[Stored data entries]
□ □ □ □ □

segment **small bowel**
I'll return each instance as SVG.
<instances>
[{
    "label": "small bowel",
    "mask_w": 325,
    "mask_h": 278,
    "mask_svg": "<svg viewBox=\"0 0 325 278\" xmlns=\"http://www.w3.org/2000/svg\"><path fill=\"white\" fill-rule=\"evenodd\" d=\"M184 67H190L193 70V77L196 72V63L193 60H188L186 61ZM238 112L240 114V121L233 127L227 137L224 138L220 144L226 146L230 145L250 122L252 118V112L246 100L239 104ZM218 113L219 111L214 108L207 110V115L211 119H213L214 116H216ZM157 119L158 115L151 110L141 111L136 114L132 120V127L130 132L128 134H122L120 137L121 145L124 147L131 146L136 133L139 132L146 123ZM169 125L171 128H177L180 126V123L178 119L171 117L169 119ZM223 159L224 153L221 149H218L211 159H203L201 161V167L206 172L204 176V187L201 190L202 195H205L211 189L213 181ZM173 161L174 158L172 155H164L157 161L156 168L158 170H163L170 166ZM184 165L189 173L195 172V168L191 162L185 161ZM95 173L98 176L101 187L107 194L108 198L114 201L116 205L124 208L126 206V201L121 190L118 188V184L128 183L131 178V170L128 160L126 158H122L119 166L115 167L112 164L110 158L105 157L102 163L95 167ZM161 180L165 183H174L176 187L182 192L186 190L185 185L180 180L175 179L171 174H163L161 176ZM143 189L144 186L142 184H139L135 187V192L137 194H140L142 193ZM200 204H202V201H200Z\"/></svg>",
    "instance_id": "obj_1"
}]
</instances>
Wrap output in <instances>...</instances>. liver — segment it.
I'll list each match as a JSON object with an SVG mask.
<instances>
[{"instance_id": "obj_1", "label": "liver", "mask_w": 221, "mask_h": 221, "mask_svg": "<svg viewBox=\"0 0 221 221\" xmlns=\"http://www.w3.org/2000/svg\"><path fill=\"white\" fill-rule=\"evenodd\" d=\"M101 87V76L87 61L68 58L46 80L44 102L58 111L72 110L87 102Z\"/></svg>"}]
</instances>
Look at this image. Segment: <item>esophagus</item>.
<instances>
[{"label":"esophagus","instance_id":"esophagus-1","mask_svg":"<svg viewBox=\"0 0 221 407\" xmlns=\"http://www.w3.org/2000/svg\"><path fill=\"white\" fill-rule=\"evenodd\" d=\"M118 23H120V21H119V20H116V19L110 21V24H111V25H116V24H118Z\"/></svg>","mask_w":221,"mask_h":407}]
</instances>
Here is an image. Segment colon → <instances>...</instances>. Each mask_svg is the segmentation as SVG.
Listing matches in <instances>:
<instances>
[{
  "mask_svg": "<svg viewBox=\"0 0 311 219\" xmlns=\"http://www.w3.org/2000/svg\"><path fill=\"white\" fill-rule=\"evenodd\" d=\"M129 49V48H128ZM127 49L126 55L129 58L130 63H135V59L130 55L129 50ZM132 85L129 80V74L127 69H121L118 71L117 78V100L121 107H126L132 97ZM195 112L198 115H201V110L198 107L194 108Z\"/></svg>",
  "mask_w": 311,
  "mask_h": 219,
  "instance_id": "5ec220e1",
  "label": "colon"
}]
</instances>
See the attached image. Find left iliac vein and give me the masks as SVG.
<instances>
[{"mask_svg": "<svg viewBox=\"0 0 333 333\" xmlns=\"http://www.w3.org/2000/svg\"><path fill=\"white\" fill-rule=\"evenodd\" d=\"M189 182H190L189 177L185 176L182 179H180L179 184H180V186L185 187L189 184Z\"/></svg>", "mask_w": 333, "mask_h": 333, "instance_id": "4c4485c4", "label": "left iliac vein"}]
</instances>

□ □ □ □ □

- TASK -
All lines holding the word "label" must be copied from the data.

- REPLY TO THE TASK -
    "label": "small bowel",
[{"instance_id": "obj_1", "label": "liver", "mask_w": 221, "mask_h": 221, "mask_svg": "<svg viewBox=\"0 0 221 221\" xmlns=\"http://www.w3.org/2000/svg\"><path fill=\"white\" fill-rule=\"evenodd\" d=\"M101 87V76L87 61L68 58L46 80L44 102L58 111L72 110L87 102Z\"/></svg>"}]
[{"label":"esophagus","instance_id":"esophagus-1","mask_svg":"<svg viewBox=\"0 0 221 407\" xmlns=\"http://www.w3.org/2000/svg\"><path fill=\"white\" fill-rule=\"evenodd\" d=\"M118 23H120V21H119V20H116V19L110 21V24H111V25H116V24H118Z\"/></svg>","mask_w":221,"mask_h":407}]
  "label": "colon"
[{"mask_svg": "<svg viewBox=\"0 0 333 333\" xmlns=\"http://www.w3.org/2000/svg\"><path fill=\"white\" fill-rule=\"evenodd\" d=\"M189 182H190L189 177L185 176L182 179H180L179 184H180V186L185 187L189 184Z\"/></svg>", "mask_w": 333, "mask_h": 333, "instance_id": "4c4485c4", "label": "left iliac vein"}]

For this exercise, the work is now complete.